There is one additional thread to consider here, namely, with some browsers,
systems, and GPU combinations, the super-sampling anti-aliasing is not
accessible in WebGL. In such situations we could use a post-processing
anti-aliasing techniques, such as [FXAA][1] or [SMAA][2], however, the resulting
image quality will be even worse. We could also use custom multi-sampled render
buffers for implementing [multi-sampled depth buffers][3]. [1]
https://github.com/mitsuhiko/webgl-meincraft/blob/master/assets/shaders/fxaa.glsl
[2]
http://www.iryoku.com/papers/SMAA-Enhanced-Subpixel-Morphological-Antialiasing.pdf
[3]
https://stackoverflow.com/questions/50613696/whats-the-purpose-of-multisample-renderbuffers

- Rendering. May be 9x - 16x slower than architecture (A), depending on
  multi-sampling level. Also, the final image quality and edge sharpness will be
  lower. There is, however, an open question, whether there is an SDF-suitable
  depth-buffer sorting technique which would not cause such downsides (maybe
  involving SDF-based depth buffer). Currently, we don't know of any such
  technique.

- Changing attribute & GPU memory consumption. Fast with low memory consumption.
  The same as with architecture (A), (B), or (C).

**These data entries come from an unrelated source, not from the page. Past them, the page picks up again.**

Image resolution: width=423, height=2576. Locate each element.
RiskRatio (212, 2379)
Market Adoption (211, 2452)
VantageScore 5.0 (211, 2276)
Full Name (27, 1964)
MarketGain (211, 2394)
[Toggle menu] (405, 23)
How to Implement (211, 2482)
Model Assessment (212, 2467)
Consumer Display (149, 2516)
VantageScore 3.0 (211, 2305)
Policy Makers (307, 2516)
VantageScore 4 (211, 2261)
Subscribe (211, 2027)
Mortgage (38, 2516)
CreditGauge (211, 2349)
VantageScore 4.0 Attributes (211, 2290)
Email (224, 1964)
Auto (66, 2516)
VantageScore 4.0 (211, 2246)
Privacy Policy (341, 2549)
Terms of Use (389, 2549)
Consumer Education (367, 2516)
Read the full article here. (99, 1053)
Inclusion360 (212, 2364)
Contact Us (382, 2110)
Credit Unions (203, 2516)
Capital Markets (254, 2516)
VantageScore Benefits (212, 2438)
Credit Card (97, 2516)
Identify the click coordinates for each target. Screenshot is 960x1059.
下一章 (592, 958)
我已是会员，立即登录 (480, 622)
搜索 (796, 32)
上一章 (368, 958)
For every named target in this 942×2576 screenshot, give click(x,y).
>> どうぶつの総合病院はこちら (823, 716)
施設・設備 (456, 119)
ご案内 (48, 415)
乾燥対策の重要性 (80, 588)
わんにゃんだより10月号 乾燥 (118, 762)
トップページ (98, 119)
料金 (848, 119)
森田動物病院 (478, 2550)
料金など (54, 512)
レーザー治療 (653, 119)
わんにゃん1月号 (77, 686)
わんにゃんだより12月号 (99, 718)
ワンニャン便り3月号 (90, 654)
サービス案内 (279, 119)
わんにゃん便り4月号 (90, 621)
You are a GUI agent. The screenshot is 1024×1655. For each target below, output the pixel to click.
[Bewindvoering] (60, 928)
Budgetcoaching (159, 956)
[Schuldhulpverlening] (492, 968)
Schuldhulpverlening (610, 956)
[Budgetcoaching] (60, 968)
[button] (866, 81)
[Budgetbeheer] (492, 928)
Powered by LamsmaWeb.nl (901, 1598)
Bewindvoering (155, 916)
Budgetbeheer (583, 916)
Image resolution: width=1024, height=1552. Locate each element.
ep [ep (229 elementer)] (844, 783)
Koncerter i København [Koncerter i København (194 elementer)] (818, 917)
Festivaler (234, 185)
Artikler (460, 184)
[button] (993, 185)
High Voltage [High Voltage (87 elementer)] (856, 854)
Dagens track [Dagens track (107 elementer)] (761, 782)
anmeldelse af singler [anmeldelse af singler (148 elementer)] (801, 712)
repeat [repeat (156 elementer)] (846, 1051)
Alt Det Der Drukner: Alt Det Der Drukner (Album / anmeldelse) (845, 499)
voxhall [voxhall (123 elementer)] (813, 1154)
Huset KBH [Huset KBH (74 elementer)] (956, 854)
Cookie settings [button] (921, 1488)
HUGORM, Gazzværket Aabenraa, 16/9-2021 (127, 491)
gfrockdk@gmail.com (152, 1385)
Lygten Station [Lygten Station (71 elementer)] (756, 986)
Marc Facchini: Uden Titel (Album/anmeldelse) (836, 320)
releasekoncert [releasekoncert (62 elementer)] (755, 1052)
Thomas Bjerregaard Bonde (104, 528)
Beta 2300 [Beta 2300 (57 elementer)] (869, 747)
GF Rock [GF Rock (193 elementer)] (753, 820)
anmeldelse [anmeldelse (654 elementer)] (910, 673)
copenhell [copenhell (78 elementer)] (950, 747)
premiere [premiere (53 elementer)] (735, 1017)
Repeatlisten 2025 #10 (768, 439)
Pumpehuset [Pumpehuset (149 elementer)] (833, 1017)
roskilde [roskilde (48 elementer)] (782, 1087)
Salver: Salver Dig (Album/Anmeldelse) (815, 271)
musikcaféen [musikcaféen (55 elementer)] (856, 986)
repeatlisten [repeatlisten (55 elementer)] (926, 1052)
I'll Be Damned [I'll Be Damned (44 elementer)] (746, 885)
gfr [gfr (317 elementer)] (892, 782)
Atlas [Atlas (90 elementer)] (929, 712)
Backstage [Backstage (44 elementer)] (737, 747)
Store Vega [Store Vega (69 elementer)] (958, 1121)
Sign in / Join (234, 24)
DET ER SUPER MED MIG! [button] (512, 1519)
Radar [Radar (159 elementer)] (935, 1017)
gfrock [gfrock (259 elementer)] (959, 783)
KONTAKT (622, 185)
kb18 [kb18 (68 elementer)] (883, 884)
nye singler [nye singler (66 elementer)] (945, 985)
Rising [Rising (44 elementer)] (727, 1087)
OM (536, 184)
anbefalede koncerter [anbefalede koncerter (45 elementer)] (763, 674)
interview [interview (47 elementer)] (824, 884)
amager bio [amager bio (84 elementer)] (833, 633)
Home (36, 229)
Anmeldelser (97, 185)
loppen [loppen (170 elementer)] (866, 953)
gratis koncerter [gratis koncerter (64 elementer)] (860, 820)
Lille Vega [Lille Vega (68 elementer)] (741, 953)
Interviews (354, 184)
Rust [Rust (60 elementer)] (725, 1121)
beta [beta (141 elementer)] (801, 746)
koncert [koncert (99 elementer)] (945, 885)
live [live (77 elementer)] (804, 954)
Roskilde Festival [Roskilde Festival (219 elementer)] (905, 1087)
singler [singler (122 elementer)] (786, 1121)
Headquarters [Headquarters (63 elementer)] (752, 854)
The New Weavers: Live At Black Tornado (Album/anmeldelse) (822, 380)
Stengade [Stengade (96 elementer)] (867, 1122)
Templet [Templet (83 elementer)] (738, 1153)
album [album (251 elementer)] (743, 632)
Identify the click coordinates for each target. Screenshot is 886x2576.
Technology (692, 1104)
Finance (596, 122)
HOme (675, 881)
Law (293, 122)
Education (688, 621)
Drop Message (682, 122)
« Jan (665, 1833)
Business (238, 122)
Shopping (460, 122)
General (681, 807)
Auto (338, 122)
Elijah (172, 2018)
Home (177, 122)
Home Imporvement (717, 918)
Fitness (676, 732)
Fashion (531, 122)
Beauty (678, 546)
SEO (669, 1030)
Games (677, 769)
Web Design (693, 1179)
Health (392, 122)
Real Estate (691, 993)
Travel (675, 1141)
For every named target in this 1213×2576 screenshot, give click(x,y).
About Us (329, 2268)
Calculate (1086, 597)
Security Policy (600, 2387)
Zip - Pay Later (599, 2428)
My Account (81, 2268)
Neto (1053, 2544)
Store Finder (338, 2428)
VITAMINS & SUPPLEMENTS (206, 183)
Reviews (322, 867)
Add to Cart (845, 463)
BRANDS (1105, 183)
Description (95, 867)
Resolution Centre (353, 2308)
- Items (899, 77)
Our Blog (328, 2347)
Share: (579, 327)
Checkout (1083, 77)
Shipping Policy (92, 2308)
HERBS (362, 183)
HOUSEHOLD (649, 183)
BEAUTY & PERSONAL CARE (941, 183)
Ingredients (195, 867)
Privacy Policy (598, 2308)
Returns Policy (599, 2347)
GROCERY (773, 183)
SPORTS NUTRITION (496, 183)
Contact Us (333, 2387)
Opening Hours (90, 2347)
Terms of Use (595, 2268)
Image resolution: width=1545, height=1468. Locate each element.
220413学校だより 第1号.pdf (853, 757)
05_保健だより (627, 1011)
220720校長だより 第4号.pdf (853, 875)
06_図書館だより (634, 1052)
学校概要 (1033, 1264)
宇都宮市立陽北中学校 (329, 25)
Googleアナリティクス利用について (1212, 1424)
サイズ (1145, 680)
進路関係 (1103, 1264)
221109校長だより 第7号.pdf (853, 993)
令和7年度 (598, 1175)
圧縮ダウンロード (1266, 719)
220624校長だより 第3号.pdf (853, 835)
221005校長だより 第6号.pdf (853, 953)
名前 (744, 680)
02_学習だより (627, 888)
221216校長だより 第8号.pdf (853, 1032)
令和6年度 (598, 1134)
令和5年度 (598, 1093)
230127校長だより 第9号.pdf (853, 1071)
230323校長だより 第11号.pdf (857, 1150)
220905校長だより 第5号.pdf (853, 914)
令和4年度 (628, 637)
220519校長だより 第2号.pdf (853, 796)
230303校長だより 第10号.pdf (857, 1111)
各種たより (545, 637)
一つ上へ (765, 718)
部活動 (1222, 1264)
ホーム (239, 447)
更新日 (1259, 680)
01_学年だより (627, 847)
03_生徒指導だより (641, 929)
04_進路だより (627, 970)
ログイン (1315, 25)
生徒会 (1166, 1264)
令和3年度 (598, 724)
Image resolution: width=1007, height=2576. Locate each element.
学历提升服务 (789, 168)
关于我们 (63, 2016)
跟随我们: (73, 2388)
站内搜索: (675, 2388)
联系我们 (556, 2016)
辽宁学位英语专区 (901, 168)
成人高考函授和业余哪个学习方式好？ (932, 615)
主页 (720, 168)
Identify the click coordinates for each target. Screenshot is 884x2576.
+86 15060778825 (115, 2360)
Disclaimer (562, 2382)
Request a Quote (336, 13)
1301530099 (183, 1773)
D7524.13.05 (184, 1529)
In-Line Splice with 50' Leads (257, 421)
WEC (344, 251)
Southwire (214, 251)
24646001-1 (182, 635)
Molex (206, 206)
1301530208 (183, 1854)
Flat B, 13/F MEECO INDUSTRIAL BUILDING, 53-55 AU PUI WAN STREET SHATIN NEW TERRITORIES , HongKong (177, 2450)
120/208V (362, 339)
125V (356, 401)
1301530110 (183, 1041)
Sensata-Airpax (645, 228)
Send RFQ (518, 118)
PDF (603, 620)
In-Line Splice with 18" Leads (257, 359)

- Visual sorting of instances (depth management). Simple and fast. Much faster
  than any other architecture listed before, as it does not require upfront
  CPU-side buffer sorting.

#### F. Using depth-peeling / dual depth-peeling algorithms.

As with architecture (C), this is a very different architecture to what is
currently implemented and might require very complex refactoring in order to be
even tested and benchmarked properly. The idea is to render the scene multiple
times, as long as some objects do overlap, by "peeling" the top-most (and
bottom-most) layers every time. See the [Interactive Order-Independent
Transparency][1], the [Order Independent Transparency with Dual Depth
Peeling][2], and the [sample WebGL implementation][3] to learn more.

[1] https://my.eng.utah.edu/~cs5610/handouts/order_independent_transparency.pdf
[2]
http://citeseerx.ist.psu.edu/viewdoc/download?doi=10.1.1.193.3485&rep=rep1&type=pdf
[3]
https://medium.com/@shrekshao_71662/dual-depth-peeling-implementation-in-webgl-11baa061ba4b

- Rendering. May be several times slower than architecture (A) due to the need
  to render the scene by peeling components. However, in contrast to the
  architecture (D), the final image quality should be as good as with
  architecture (A), (B), or (C).

- Changing attribute & GPU memory consumption. Fast with low memory consumption.
  The same as with architecture (A), (B), or (C).

- Visual sorting of instances (depth management). Simple and fast. As fast as
  architecture (E), as it does not require upfront CPU-side buffer sorting.